**Exercise material:**
-*-
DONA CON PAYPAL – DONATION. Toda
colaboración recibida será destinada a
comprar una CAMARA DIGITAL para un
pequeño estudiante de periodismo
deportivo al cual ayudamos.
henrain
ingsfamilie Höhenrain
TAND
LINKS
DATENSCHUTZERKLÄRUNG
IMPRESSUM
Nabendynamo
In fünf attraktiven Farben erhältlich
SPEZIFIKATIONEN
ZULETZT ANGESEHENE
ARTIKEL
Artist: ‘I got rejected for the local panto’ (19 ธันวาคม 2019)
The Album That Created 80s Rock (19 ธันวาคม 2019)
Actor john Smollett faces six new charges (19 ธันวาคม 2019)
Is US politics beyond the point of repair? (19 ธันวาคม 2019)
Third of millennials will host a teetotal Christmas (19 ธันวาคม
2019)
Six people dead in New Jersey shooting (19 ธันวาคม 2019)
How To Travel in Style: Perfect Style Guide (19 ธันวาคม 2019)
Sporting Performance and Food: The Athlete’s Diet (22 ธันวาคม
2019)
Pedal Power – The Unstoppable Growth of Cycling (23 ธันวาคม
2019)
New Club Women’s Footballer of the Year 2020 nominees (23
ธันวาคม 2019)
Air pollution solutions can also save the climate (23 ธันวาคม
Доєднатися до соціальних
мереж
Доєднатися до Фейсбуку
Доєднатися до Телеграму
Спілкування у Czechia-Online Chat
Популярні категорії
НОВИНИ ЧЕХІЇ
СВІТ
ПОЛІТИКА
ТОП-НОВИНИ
-*-
**Try it:** Show me every line in the data above that includes "Доєднатися".

**Response to the task:**
Доєднатися до соціальних
Доєднатися до Фейсбуку
Доєднатися до Телеграму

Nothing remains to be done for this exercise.